After mapping the clusters, I also viewed each cluster and the top venues for neighborhoods in that cluster.  This allowed me to identify clusters containing venues that I want near my restaurant. 

# Results

Based on analysis of the clusters, I determinded that cluster 4 and cluster 8 contained neighborhoods that would reasonably support the type of restaurant I intend to open.  In particular, both clusters had cultural sites and a variety of restaurants.  These two clusters also have neighborhods close to each other, so there should be plenty of potential customers near the area in which a restaurant is opened.  

**Cluster 4:**

![F52FEF46-3725-4DC9-A2E0-1C4B58D5E1DB_4_5005_c.jpeg](attachment:F52FEF46-3725-4DC9-A2E0-1C4B58D5E1DB_4_5005_c.jpeg)

**Cluster 8:**

![496FED1E-F80B-4555-B7FB-236AD2ECC90C_4_5005_c.jpeg](attachment:496FED1E-F80B-4555-B7FB-236AD2ECC90C_4_5005_c.jpeg)

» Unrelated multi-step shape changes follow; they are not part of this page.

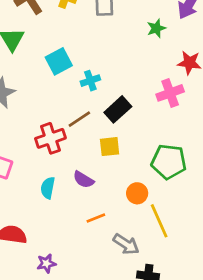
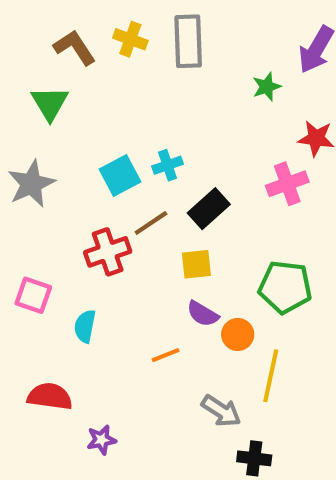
cyan square: (59, 61) -> (120, 175), moved
purple semicircle: (83, 180) -> (203, 314), moved
cyan semicircle: (48, 188) -> (85, 326), moved
orange line: (96, 218) -> (165, 355), moved
yellow line: (159, 221) -> (271, 376), turned 36

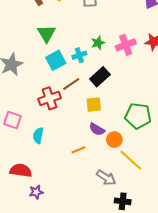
green star: (267, 87) -> (98, 43), moved
green triangle: (50, 103) -> (46, 34), moved
pink cross: (287, 184) -> (126, 45), moved
yellow line: (271, 376) -> (131, 160), turned -60
purple star: (101, 440) -> (36, 192), moved

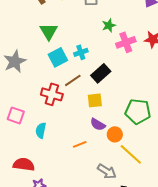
green star: (98, 43) -> (109, 25), moved
red cross: (50, 98) -> (52, 94), turned 35

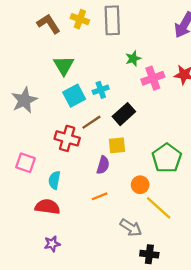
green pentagon: (138, 111) -> (167, 158), turned 30
purple semicircle: (98, 124) -> (103, 165), moved, turned -105
red semicircle: (24, 164) -> (47, 207), moved

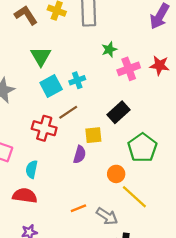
black rectangle: (124, 114) -> (118, 112), moved
orange line: (100, 196) -> (78, 208), moved

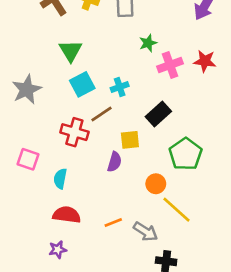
cyan cross: (77, 80) -> (120, 87), moved
red semicircle: (25, 196) -> (67, 215), moved

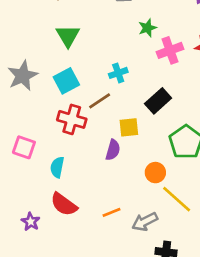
cyan square: (82, 84) -> (66, 81), moved
red semicircle: (67, 215) -> (64, 204), turned -152
gray arrow: (145, 232) -> (145, 222), turned 120
purple star: (58, 250) -> (31, 222), moved, turned -30

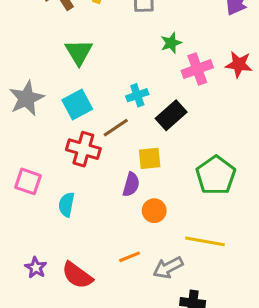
black rectangle: (158, 101) -> (171, 115), moved
orange circle: (155, 173) -> (154, 211), moved
yellow line: (177, 199) -> (205, 241), turned -32
red semicircle: (64, 204) -> (77, 275), moved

Using the map, I decided that I would choose to build in either the Capitol Gateway or the Peoplestown neighborhood.  These are on a main road and near each other.  In fact there are multiple neighborhoods in clusters 4 and 8 near these two neighborhoods.  

![B24F85B5-9F99-4A30-9F8C-15CD53FF9E82_4_5005_c.jpeg](attachment:B24F85B5-9F99-4A30-9F8C-15CD53FF9E82_4_5005_c.jpeg)
![51CFB4B0-EB4D-4E39-8193-EDB6453F639B_4_5005_c.jpeg](attachment:51CFB4B0-EB4D-4E39-8193-EDB6453F639B_4_5005_c.jpeg)

# Discussion

For this project, I needed to access a data set for neighborhoods in a large city.  I chose Atlanta since it is a major city in the southeast United States and because it had readily accessible neighborhood data.  For this project, the scope was limited to looking at venues in neighborhoods and inferring neighborhoods that could support a contemporary casual style restaurant.  Prior to opening a restaurant, other considerations such as average income of nearby neighborhoods, crime rates, and accessibility.  The *k*-means clustering algorithm allowed me to group neighborhoods by prevalent venues.  By mapping the neighborhoods by cluster, I was able to identify geographic regions of the city that had similar ability to support a restaurant.  

Both the map and the cluster analysis were important for identifying neighborhoods for this restaurant.  Using the cluster analysis, I was able to determine which clusters had top venues with characteristics indicating neighborhoods that could support a new restaurant.  Using the map, I was able to identify neighborhoods that were geographically close to other neighborhoods with similar characteristics.  Future work for determining location would require more detailed information within neighborhoods.